-- PROVIDED RECORDS follows --
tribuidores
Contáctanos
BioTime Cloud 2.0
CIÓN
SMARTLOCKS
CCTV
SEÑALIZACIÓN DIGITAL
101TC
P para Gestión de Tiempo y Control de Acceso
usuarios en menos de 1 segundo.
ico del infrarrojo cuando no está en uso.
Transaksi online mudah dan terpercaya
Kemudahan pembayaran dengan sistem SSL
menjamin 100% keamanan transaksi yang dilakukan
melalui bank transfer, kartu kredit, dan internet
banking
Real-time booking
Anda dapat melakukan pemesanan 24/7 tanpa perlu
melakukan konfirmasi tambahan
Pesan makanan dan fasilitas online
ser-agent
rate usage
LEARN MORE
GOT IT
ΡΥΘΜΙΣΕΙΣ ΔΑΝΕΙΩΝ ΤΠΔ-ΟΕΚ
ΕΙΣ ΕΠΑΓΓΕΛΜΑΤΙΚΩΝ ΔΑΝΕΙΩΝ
-- PROVIDED RECORDS concluded --
-- PROVIDED RECORDS follows --
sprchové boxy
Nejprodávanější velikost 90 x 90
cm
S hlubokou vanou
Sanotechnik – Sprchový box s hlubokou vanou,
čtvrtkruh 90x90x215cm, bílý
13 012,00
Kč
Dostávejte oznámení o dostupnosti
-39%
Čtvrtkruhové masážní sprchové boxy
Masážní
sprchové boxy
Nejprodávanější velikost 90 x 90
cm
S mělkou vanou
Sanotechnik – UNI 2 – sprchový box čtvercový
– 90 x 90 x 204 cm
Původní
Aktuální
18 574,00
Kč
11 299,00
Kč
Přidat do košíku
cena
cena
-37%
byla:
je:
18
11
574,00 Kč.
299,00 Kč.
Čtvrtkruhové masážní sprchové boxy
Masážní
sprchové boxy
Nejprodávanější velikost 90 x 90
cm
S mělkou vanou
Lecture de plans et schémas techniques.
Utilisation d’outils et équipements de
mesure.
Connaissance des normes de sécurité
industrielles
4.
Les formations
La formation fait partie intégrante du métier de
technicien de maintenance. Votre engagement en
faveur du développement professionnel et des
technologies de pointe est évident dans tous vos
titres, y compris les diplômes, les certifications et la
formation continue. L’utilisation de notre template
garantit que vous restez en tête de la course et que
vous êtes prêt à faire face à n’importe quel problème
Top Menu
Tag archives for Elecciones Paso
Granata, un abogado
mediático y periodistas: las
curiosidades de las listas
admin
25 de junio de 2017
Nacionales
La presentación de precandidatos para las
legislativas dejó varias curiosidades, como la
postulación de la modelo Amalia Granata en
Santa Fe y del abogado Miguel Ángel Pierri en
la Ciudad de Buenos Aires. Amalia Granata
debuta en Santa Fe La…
-- PROVIDED RECORDS concluded --
▶ PROMPT:
Where the string "para" occurs in a line of the listing, copy the line.

▶ ANSWER TO THE PROBLEM:
P para Gestión de Tiempo y Control de Acceso
La presentación de precandidatos para las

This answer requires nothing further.